Published: 30 July 2013



Adipose-derived stem cells (ASCs) have the potential to differentiate into cartilage under stimulation with some reported growth and transcriptional factors, which may constitute an alternative for cartilage replacement approaches. In this study, we analyzed the in vitro chondrogenesis of ASCs transduced with adenoviral vectors encoding insulin-like growth factor-1 (IGF-1), transforming growth factor beta-1 (TGF-β1), fibroblast growth factor-2 (FGF-2), and sex-determining region Y-box 9 (SOX9) either alone or in combinations.


Aggregate cultures of characterized ovine ASCs were transduced with 100 multiplicity of infections of Ad.IGF-1, Ad.TGF-β1, Ad.FGF-2, and Ad.SOX9 alone or in combination. These were harvested at various time points for detection of cartilage-specific genes expression by quantitative real-time PCR or after 14 and 28 days for histologic and biochemical analyses detecting proteoglycans, collagens (II, I and X), and total sulfated glycosaminoglycan and collagen content, respectively.

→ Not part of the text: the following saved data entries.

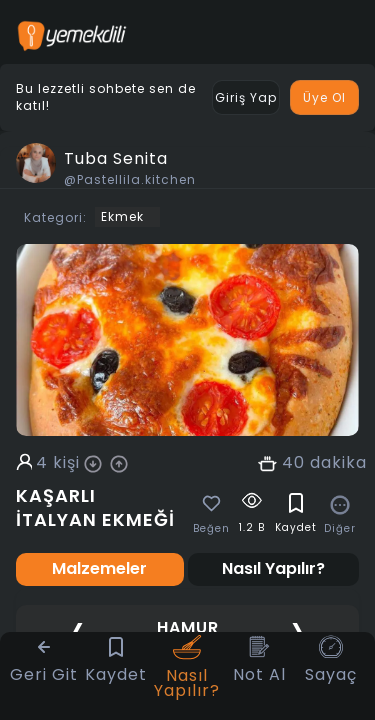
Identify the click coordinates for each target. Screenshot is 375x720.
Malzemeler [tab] (99, 568)
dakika (338, 463)
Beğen (211, 529)
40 (293, 463)
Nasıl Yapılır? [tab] (273, 568)
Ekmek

Expression analyses showed that co-expression of IGF-1 and FGF-2 resulted in higher significant expression levels of aggrecan, biglycan, cartilage matrix, proteoglycan, and collagen II (all P ≤0.001 at 28 days). Aggregates co-transduced with Ad.IGF-1/Ad.FGF-2 showed a selective expression of proteoglycans and collagen II, with limited expression of collagens I and × demonstrated by histological analyses, and had significantly greater glycosaminoglycan and collagen production than the positive control (P ≤0.001). Western blot analyses for this combination also demonstrated increased expression of collagen II, while expression of collagens I and × was undetectable and limited, respectively.


Combined overexpression of IGF-1/FGF-2 within ASCs enhances their chondrogenic differentiation inducing the expression of chondrogenic markers, suggesting that this combination is more beneficial than the other factors tested for the development of cell-based therapies for cartilage repair.